■ **Your objective**: Below are the records; repeat exactly their lines between the line holding "Sitemap (863, 28)" and the line holding "https://www.ciel-photo.jp (322, 1243)", inclusive, skipping the pictures.

(Input records)

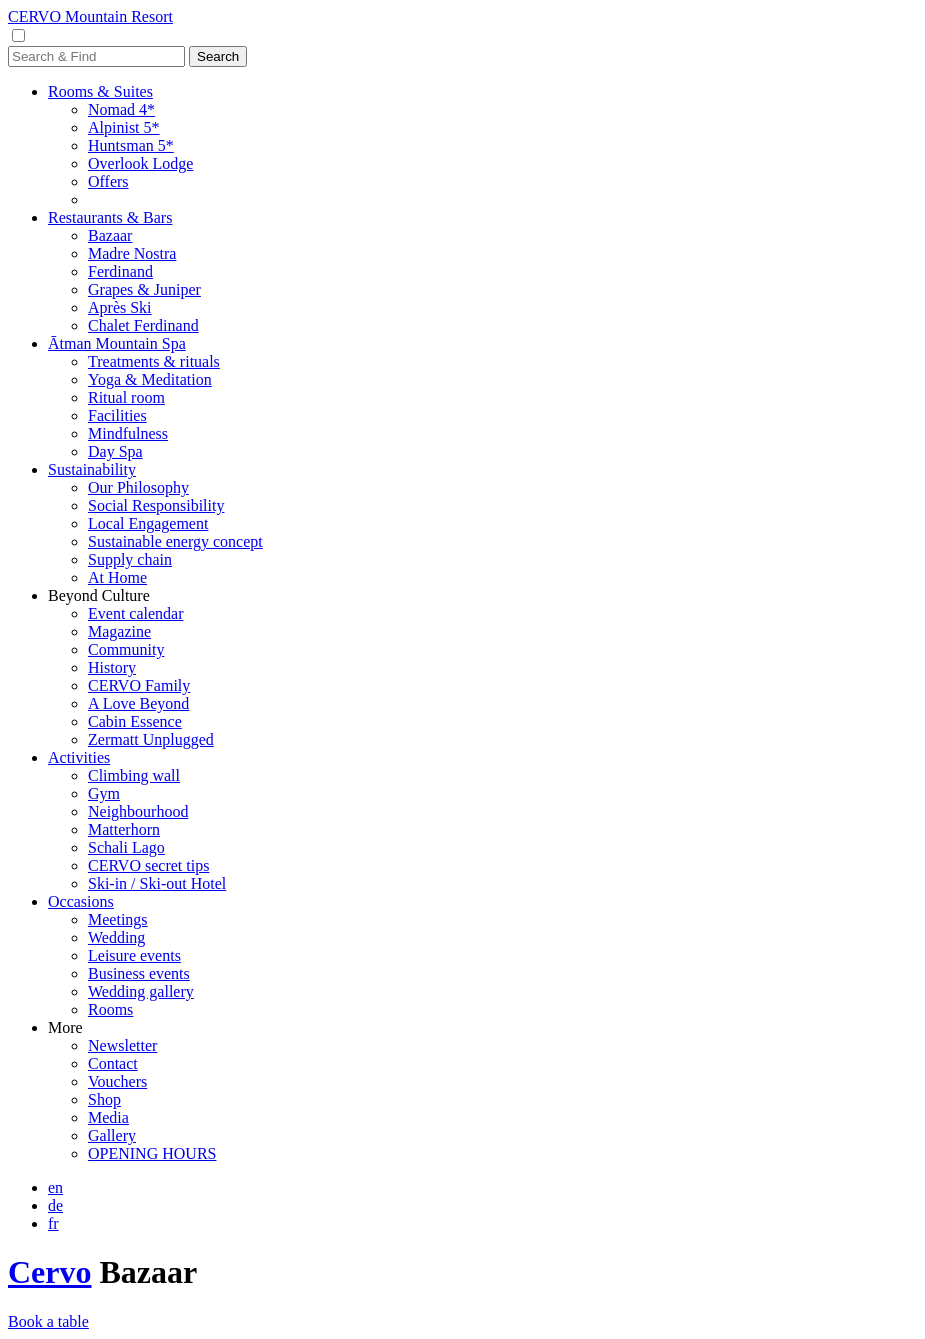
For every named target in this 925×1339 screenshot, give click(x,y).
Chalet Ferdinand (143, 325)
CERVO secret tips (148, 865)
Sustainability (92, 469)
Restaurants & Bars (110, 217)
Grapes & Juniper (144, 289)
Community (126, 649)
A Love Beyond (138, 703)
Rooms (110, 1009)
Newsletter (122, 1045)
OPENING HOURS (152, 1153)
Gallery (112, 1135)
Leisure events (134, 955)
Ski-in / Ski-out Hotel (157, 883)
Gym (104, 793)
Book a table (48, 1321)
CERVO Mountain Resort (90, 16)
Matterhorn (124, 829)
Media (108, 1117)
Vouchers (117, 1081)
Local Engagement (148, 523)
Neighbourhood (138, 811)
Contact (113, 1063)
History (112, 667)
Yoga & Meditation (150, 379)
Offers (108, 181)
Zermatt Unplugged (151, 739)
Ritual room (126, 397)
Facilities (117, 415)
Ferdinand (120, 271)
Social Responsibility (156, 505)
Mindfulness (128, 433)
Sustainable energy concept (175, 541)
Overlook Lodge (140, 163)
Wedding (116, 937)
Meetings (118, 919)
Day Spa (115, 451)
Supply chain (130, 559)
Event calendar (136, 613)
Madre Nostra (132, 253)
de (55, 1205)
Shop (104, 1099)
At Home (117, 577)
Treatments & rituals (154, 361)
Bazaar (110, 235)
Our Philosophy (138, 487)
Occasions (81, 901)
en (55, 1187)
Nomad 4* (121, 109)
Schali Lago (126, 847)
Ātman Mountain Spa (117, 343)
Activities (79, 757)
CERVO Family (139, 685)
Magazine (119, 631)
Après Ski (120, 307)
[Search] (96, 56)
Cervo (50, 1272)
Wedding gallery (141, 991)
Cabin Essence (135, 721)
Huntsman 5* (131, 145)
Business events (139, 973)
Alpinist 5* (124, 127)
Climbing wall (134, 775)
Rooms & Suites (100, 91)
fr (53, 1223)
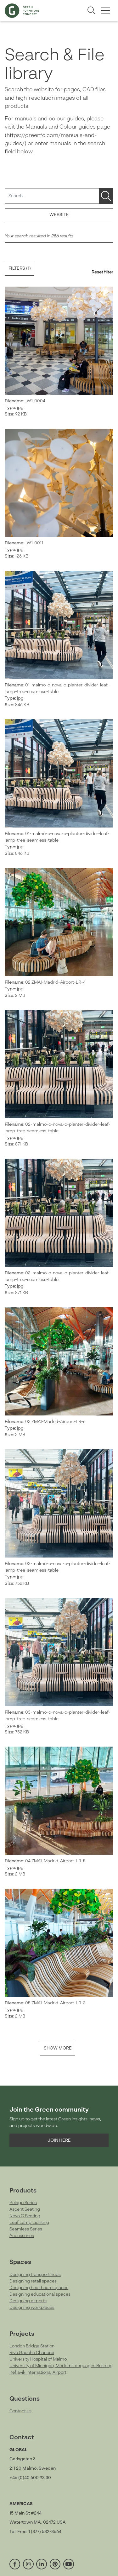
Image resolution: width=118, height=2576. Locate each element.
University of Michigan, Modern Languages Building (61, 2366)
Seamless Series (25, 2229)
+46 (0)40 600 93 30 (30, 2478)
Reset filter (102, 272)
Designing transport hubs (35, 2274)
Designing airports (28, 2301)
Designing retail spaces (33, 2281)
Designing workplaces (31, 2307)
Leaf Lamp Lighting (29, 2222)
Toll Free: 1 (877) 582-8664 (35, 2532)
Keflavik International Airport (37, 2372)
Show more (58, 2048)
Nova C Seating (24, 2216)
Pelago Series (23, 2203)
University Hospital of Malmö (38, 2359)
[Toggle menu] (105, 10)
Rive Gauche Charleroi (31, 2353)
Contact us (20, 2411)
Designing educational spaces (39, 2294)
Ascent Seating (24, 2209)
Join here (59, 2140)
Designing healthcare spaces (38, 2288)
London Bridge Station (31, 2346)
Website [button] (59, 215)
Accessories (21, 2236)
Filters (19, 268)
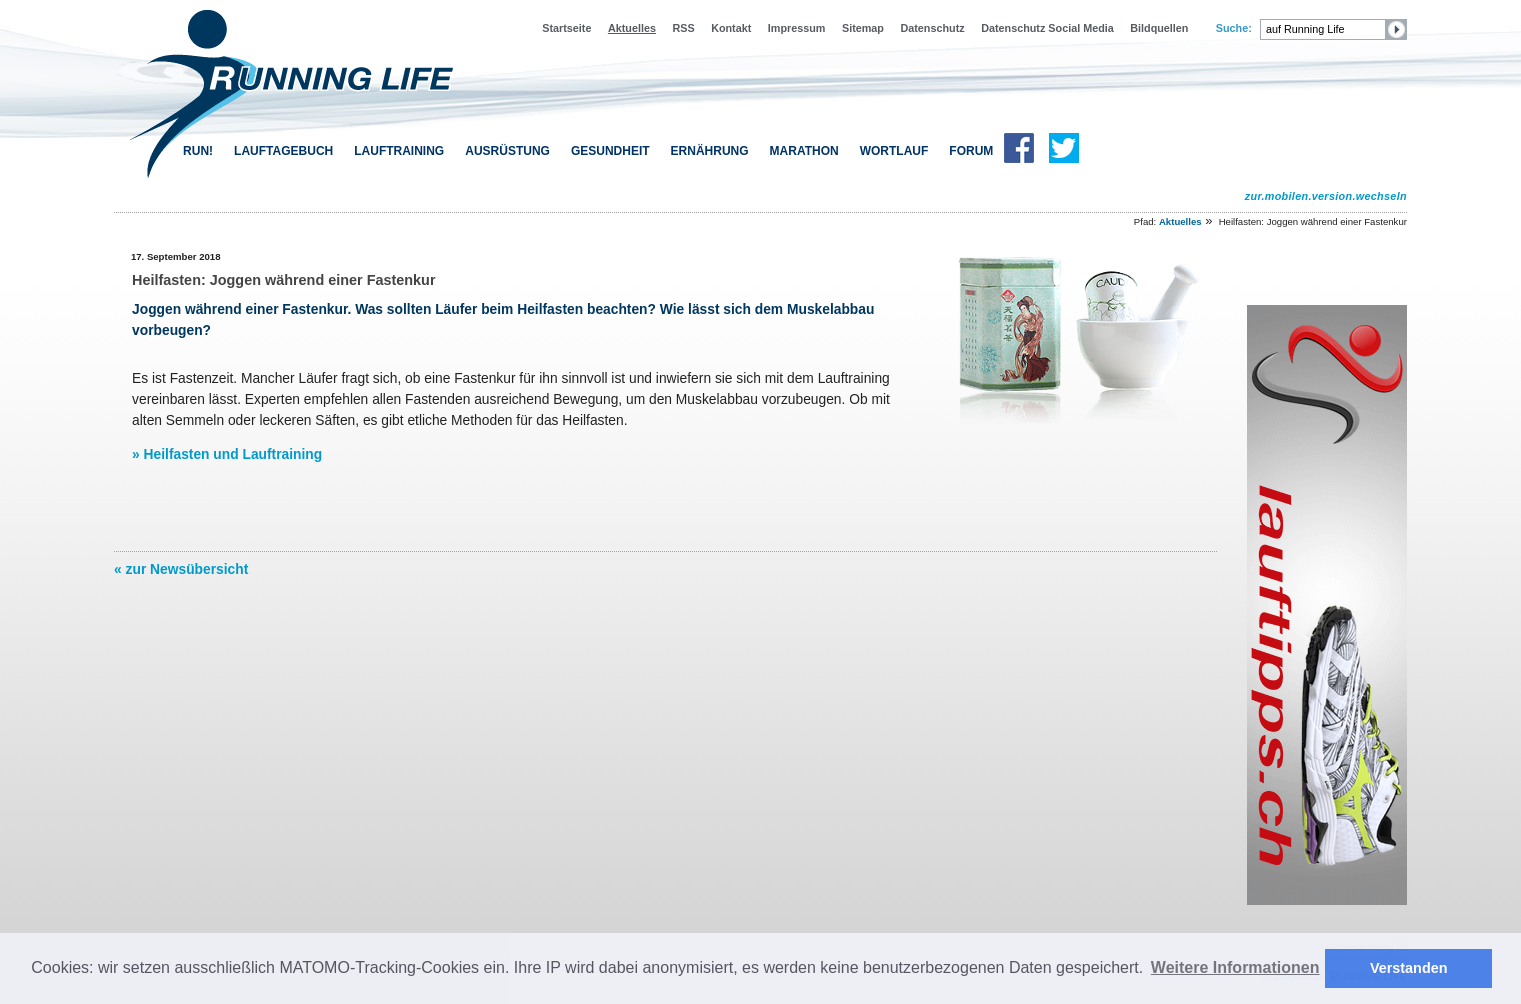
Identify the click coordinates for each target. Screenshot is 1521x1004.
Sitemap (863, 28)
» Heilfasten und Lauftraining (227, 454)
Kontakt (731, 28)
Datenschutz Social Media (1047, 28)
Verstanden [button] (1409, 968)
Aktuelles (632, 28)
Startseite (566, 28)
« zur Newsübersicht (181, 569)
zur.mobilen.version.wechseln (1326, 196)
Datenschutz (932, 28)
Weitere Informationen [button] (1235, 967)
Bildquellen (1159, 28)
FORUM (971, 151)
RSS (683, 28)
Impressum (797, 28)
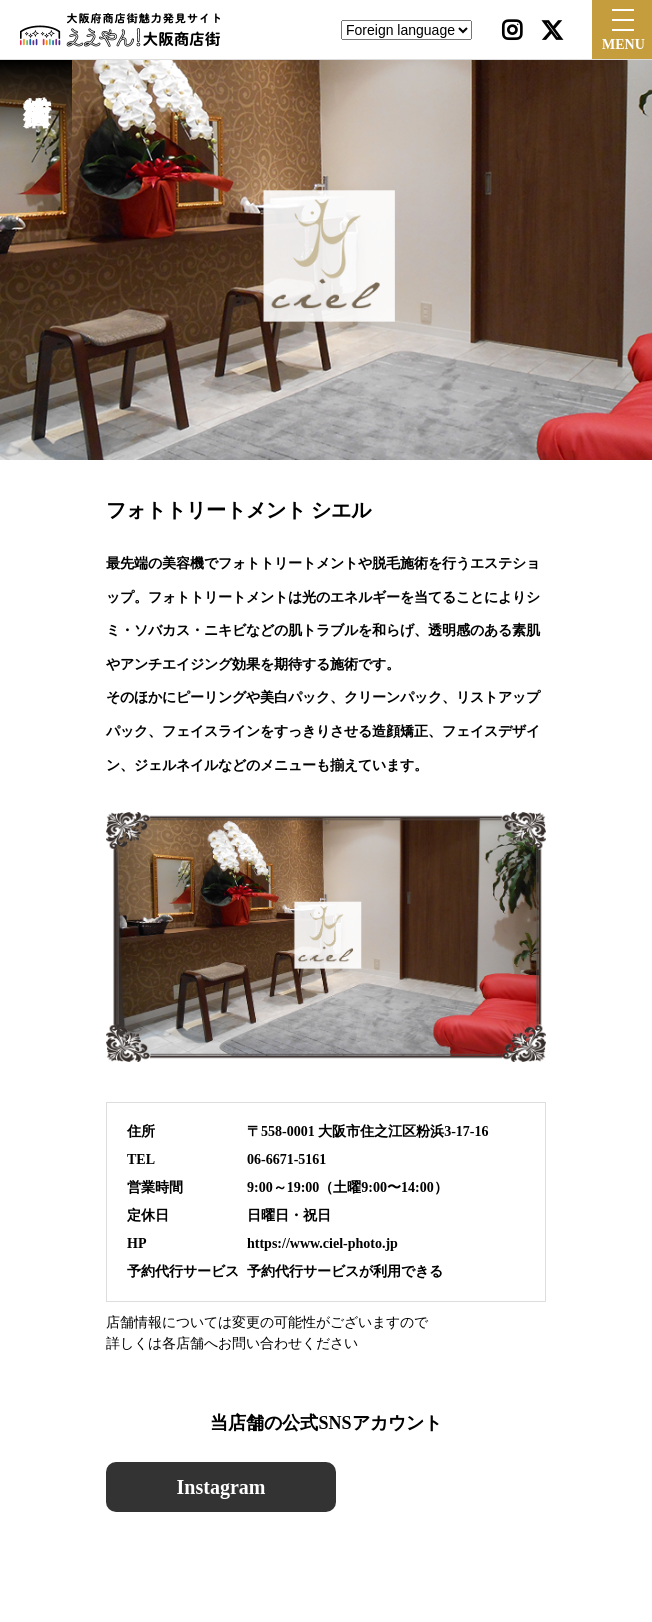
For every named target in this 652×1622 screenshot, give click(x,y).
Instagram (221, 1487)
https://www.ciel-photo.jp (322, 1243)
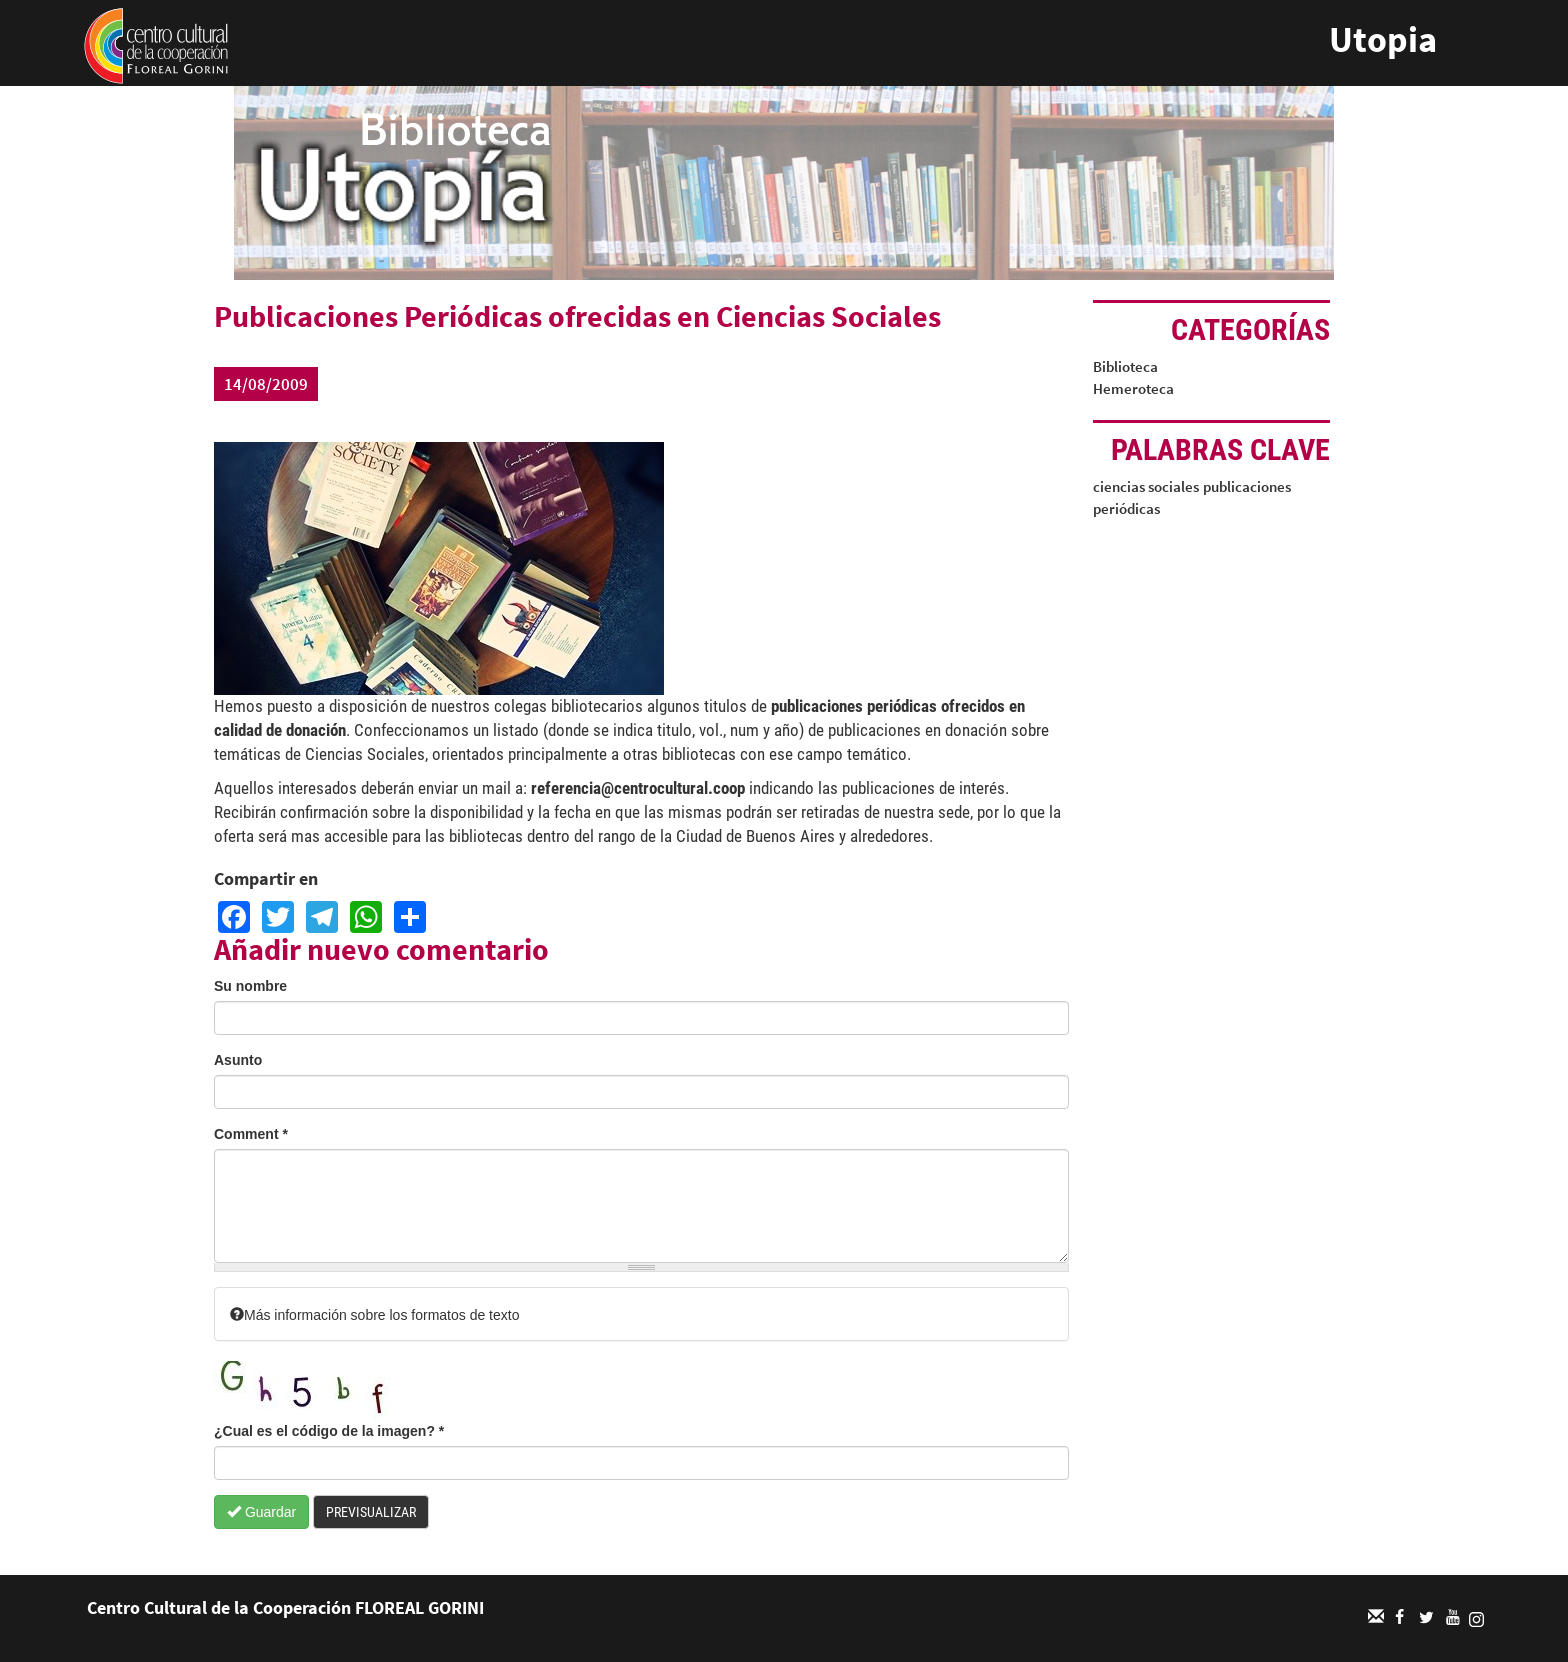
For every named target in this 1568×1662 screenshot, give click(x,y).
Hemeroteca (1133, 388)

(End Input records)

■ **Your response**:
Sitemap (863, 28)
» Heilfasten und Lauftraining (227, 454)
Kontakt (731, 28)
Datenschutz Social Media (1047, 28)
Verstanden [button] (1409, 968)
Aktuelles (632, 28)
Startseite (566, 28)
« zur Newsübersicht (181, 569)
zur.mobilen.version.wechseln (1326, 196)
Datenschutz (932, 28)
Weitere Informationen [button] (1235, 967)
Bildquellen (1159, 28)
FORUM (971, 151)
RSS (683, 28)
Impressum (797, 28)
For every named target in this 652×1622 screenshot, give click(x,y).
Instagram (221, 1487)
https://www.ciel-photo.jp (322, 1243)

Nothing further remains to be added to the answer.